David Petersen Recaps the Oregon Court of Appeal’s Decision in Ooten v. Clackamas County

David Petersen is a Real Estate and Land Use attorney at Tonkon Torp. He and appellate attorney Robyn Ridler Aoyagi represented the petitioner in Ooten v. Clackamas County, 270 Or. App. 214 (2015). David summarizes the Oregon Court of Appeal’s opinion in his article “Statewide Land Use Planning Goal Exceptions Do Not Always Authorize New Uses Without a New Goal Exception, and ‘And’ Means ‘And’,” published in the May 2015 issue of the Oregon State Bar’s Real Estate and Land Use Digest.
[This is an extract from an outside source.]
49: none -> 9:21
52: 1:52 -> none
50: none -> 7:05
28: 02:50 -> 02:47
The primary issue in Ooten v. Clackamas County was whether or not Clackamas County was required to take new exceptions to Statewide Land Use Planning Goals for preservation of agricultural and forest land when it authorized new rural industrial uses on land previously designated as Rural in the County’s 1980 Comprehensive Plan. The County concluded that this did not require new goal exceptions. Both the Land Use Board of Appeals and the Court of Appeals disagreed, concluding that the County should have, but did not, apply the processes in Oregon Administrative Rule (OAR) 660-004-0018 to determine if new exceptions were required. The matter has been remanded to Clackamas County for further proceedings.
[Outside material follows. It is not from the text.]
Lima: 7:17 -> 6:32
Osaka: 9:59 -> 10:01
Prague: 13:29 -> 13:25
Additionally, the Court of Appeals considered the landowner’s argument that a list of four requirements in OAR 660-004-0018(2), separated by the word “and,” should be read in the disjunctive; i.e. that only one of the four requirements needed to be met rather than all four. The Court declined to adopt the landowner’s interpretation, holding that “and” means “and” not “or,” and therefore all four requirements must be met to satisfy the rule.